Part Number:PROCESSOR-SDK-AM57X
Tool/software: Linux
Hi Ti,
I am doing OpenCV+DSP accelerate on AM5718 board,SDK version is ti-processor-sdk-linux-rt-am57xx-evm-04.01.00.06.
I found UMat convert to Mat takes too much time。
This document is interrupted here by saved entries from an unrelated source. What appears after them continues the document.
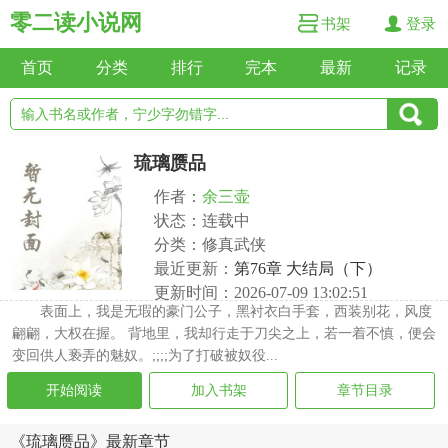
零二读小说网
书架
登录
首页
分类
排行
完本
最新
记录
琉璃赝品
作者：
余三壶
状态：连载中
分类：修真武侠
最近更新：
第76章 大结局（下）
更新时间：2026-07-09 13:02:51
表面上，我是无瑕的豪门公子，黑衬衣白手套，西装别花，风度
翩翩，大权在握。 背地里，我却行走于刀尖之上，若一着不慎，便会
变回供人亵弄的魅奴。;;;;为了打破被奴役...
开始阅读
加入书架
章节目录
《琉璃赝品》最新章节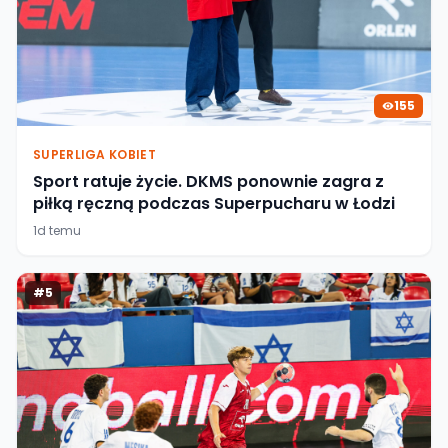
155
SUPERLIGA KOBIET
Sport ratuje życie. DKMS ponownie zagra z
piłką ręczną podczas Superpucharu w Łodzi
1d temu
#
5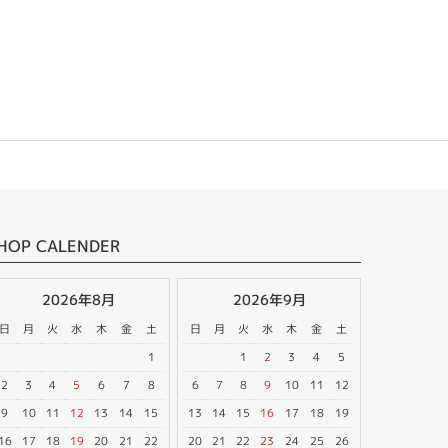
HOP CALENDER
2026年8月
2026年9月
日
月
火
水
木
金
土
日
月
火
水
木
金
土
1
1
2
3
4
5
2
3
4
5
6
7
8
6
7
8
9
10
11
12
9
10
11
12
13
14
15
13
14
15
16
17
18
19
16
17
18
19
20
21
22
20
21
22
23
24
25
26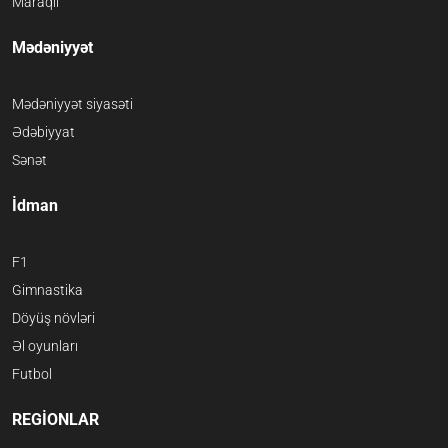
Maraqlı
Mədəniyyət
Mədəniyyət siyasəti
Ədəbiyyat
Sənət
İdman
F1
Gimnastika
Döyüş növləri
Əl oyunları
Futbol
REGİONLAR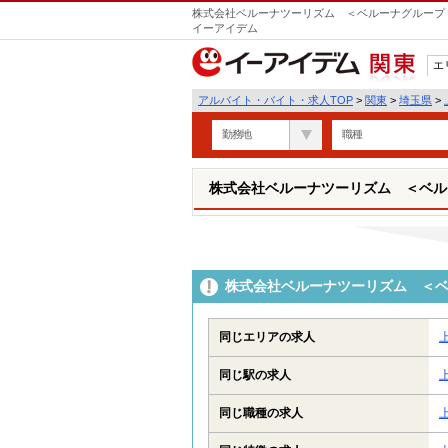
株式会社ベルーナツーリズム ＜ベルーナグループ＞
イーアイデム
エ
関東
アルバイト・バイト・求人TOP
>
関東
>
埼玉県
>
勤務地
職種
株式会社ベルーナツーリズム ＜ベル
株式会社ベルーナツーリズム ＜
同じエリアの求人
同じ駅の求人
同じ職種の求人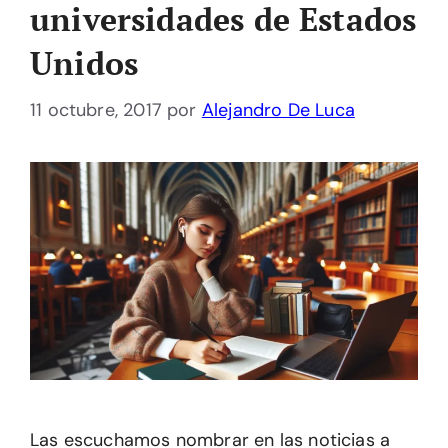
universidades de Estados
Unidos
11 octubre, 2017
por
Alejandro De Luca
Las escuchamos nombrar en las noticias a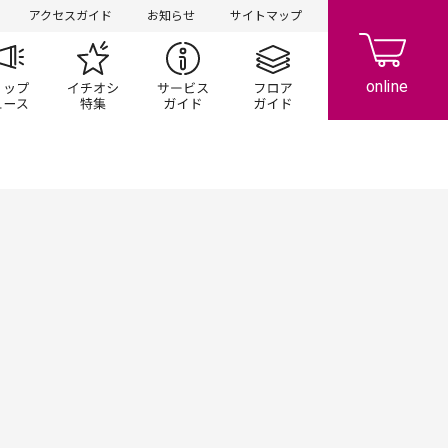
アクセスガイド
お知らせ
サイトマップ
ペーン
ップ一覧
ショップニュース
イチオシ特集
サービスガイド
フロアガイド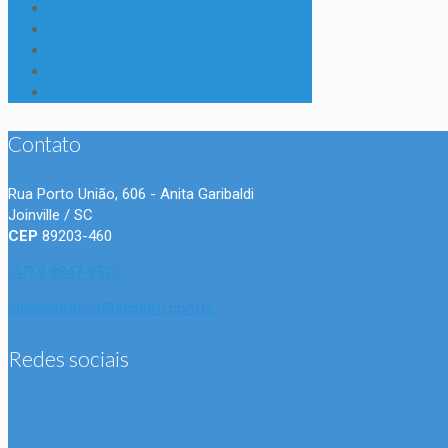
Segurança do Trabalho
Sem categoria
Serviço à Revenda
Trabalhista
Trabalho
Contato
Rua Porto União, 606 - Anita Garibaldi
Joinville / SC
CEP
89203-460
(47) 9 8847-9520
administrativo@scpetro.com.br
Redes sociais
Here is my test code and result:
code:
int main(int argc, char ** argv)
{
unsigned char *yuv_raw_data = NULL;
int c = -1;
struct timespec tp0, tp1, tp2, tp3, tp4, tp5;
cameraOpenDevice(1);
Mat mat_yuv(CAMERA_HEIGHT , CAMERA_WIDTH, CV_8UC2);
Mat mat_rgb(CAMERA_HEIGHT , CAMERA_WIDTH, CV_8UC3);
UMat umat_yuv(CAMERA_HEIGHT , CAMERA_WIDTH, CV_8UC2);
UMat umat_rgb(CAMERA_HEIGHT , CAMERA_WIDTH, CV_8UC3);
while(1) {
clock_gettime(CLOCK_MONOTONIC, &tp0);
DqBuffer(&yuv_raw_data);//yuv raw data from V4l2 camera
QBuffer();
memcpy(mat_yuv.data, yuv_raw_data, CAMERA_WIDTH*CAMERA_HEIGHT*2);
clock_gettime(CLOCK_MONOTONIC, &tp1);
mat_yuv.copyTo(umat_yuv);
clock_gettime(CLOCK_MONOTONIC, &tp2);
cvtColor(umat_yuv, umat_rgb, CV_YUV2BGR_YUYV);
clock_gettime(CLOCK_MONOTONIC, &tp3);
umat_rgb.copyTo(mat_rgb);
clock_gettime(CLOCK_MONOTONIC, &tp4);
imshow("frame", mat_rgb);
clock_gettime(CLOCK_MONOTONIC, &tp5);
printf("get yuv Mat tdiff=%lf ms \n", tdiff_calc(tp0, tp1));
printf("Mat2UMat tdiff=%lf ms \n", tdiff_calc(tp1, tp2));
printf("cvtColor_YUV2BGR tdiff=%lf ms \n", tdiff_calc(tp2, tp3));
printf("UMat2Mat tdiff=%lf ms \n", tdiff_calc(tp3, tp4));
printf("imshow tdiff=%lf ms \n", tdiff_calc(tp4, tp5));
c = waitKey(1);
if( c == 27 || c == 'q' || c == 'Q' )
break;
}
cameraCloseDevice();
return 0;
}
Then I compile it to an exec bin: dsp_accelerate_opencv_opencl
result :
root@ok5718-idk:/home/forlinx/qt# on_dsp_accelerate.sh
get yuv Mat tdiff=5.017779 ms
Mat2UMat tdiff=0.672464 ms
cvtColor_YUV2BGR tdiff=0.165757 ms
UMat2Mat tdiff=151.863810 ms
imshow tdiff=1.787381 ms
root@ok5718-idk:/home/forlinx/qt# off_dsp_accelerate.sh
get yuv Mat tdiff=0.509635 ms
Mat2UMat tdiff=0.479541 ms
cvtColor_YUV2BGR tdiff=11.217494 ms
UMat2Mat tdiff=5.070482 ms
imshow tdiff=2.764032 ms
root@ok5718-idk:/home/forlinx/qt# cat on_dsp_accelerate.sh
export TI_OCL_CACHE_KERNELS=Y
export OPENCV_OPENCL_DEVICE='TI AM57:ACCELERATOR:TI Multicore C66 DSP'
echo "OpenCL on"
./dsp_accelerate_opencv_opencl
root@ok5718-idk:/home/forlinx/qt# cat off_dsp_accelerate.sh
export OPENCV_OPENCL_DEVICE='disabled'
echo "OpenCL off"
./dsp_accelerate_opencv_opencl
The result shows UMat convert to Mat takes too much time when dsp accelerate is working.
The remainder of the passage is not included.